Wherever a line below holds the word "icon", copy that line.
┌─ RECORDS FOR THIS EXERCISE
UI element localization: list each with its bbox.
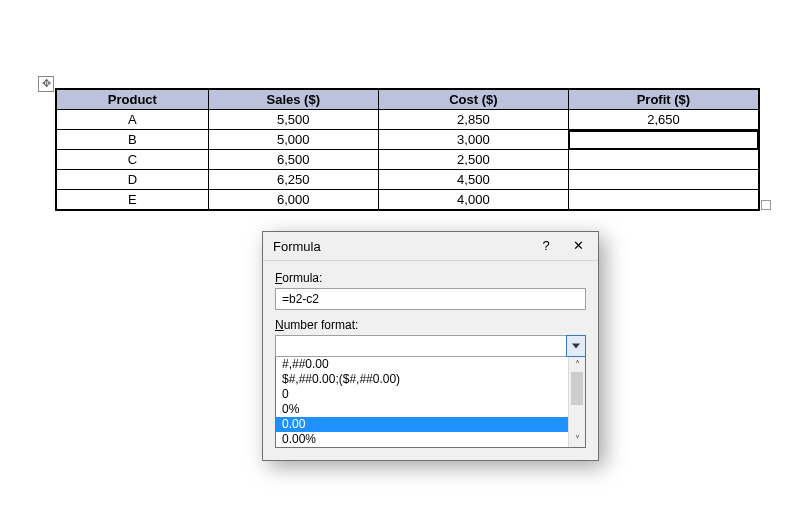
product-table: Product Sales ($) Cost ($) Profit ($) A5… xyxy=(55,88,760,211)
number-format-option[interactable]: $#,##0.00;($#,##0.00) xyxy=(276,372,569,387)
formula-input[interactable] xyxy=(275,288,586,310)
col-header-sales[interactable]: Sales ($) xyxy=(208,89,378,110)
cell-profit[interactable] xyxy=(568,150,759,170)
cell-sales[interactable]: 6,500 xyxy=(208,150,378,170)
cell-profit[interactable]: 2,650 xyxy=(568,110,759,130)
number-format-option-list: #,##0.00$#,##0.00;($#,##0.00)00%0.000.00… xyxy=(276,357,569,447)
scroll-down-arrow-icon[interactable]: ˅ xyxy=(569,432,585,447)
cell-cost[interactable]: 4,000 xyxy=(378,190,568,211)
cell-product[interactable]: A xyxy=(56,110,208,130)
cell-product[interactable]: C xyxy=(56,150,208,170)
cell-cost[interactable]: 4,500 xyxy=(378,170,568,190)
number-format-dropdown-button[interactable] xyxy=(566,335,586,357)
dialog-close-button[interactable]: ✕ xyxy=(562,235,594,257)
cell-profit[interactable] xyxy=(568,190,759,211)
table-header-row: Product Sales ($) Cost ($) Profit ($) xyxy=(56,89,759,110)
cell-cost[interactable]: 3,000 xyxy=(378,130,568,150)
table-move-handle[interactable] xyxy=(38,76,54,92)
dialog-help-button[interactable]: ? xyxy=(530,235,562,257)
formula-label: Formula: xyxy=(275,271,586,285)
table-resize-handle[interactable] xyxy=(761,200,771,210)
chevron-down-icon xyxy=(572,343,580,349)
number-format-option[interactable]: 0.00 xyxy=(276,417,569,432)
scroll-up-arrow-icon[interactable]: ˄ xyxy=(569,357,585,372)
dialog-titlebar[interactable]: Formula ? ✕ xyxy=(263,232,598,261)
cell-product[interactable]: D xyxy=(56,170,208,190)
cell-profit[interactable] xyxy=(568,130,759,150)
table-row: E6,0004,000 xyxy=(56,190,759,211)
number-format-option[interactable]: 0.00% xyxy=(276,432,569,447)
cell-cost[interactable]: 2,500 xyxy=(378,150,568,170)
cell-product[interactable]: B xyxy=(56,130,208,150)
cell-sales[interactable]: 5,500 xyxy=(208,110,378,130)
number-format-option[interactable]: 0% xyxy=(276,402,569,417)
number-format-option[interactable]: 0 xyxy=(276,387,569,402)
col-header-cost[interactable]: Cost ($) xyxy=(378,89,568,110)
cell-cost[interactable]: 2,850 xyxy=(378,110,568,130)
table-row: A5,5002,8502,650 xyxy=(56,110,759,130)
table-row: D6,2504,500 xyxy=(56,170,759,190)
cell-product[interactable]: E xyxy=(56,190,208,211)
cell-profit[interactable] xyxy=(568,170,759,190)
col-header-profit[interactable]: Profit ($) xyxy=(568,89,759,110)
dropdown-scrollbar[interactable]: ˄ ˅ xyxy=(568,357,585,447)
col-header-product[interactable]: Product xyxy=(56,89,208,110)
formula-dialog: Formula ? ✕ Formula: Number format: #,##… xyxy=(262,231,599,461)
cell-sales[interactable]: 6,000 xyxy=(208,190,378,211)
number-format-input[interactable] xyxy=(275,335,586,357)
table-row: C6,5002,500 xyxy=(56,150,759,170)
cell-sales[interactable]: 5,000 xyxy=(208,130,378,150)
cell-sales[interactable]: 6,250 xyxy=(208,170,378,190)
table-row: B5,0003,000 xyxy=(56,130,759,150)
dialog-title: Formula xyxy=(273,239,530,254)
number-format-option[interactable]: #,##0.00 xyxy=(276,357,569,372)
scroll-thumb[interactable] xyxy=(571,372,583,405)
number-format-label: Number format: xyxy=(275,318,586,332)
number-format-dropdown: #,##0.00$#,##0.00;($#,##0.00)00%0.000.00… xyxy=(275,357,586,448)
└─
EXERCISE SOLUTION |
scroll-down-arrow-icon[interactable]: ˅ xyxy=(569,432,585,447)
chevron-down-icon xyxy=(572,343,580,349)
scroll-up-arrow-icon[interactable]: ˄ xyxy=(569,357,585,372)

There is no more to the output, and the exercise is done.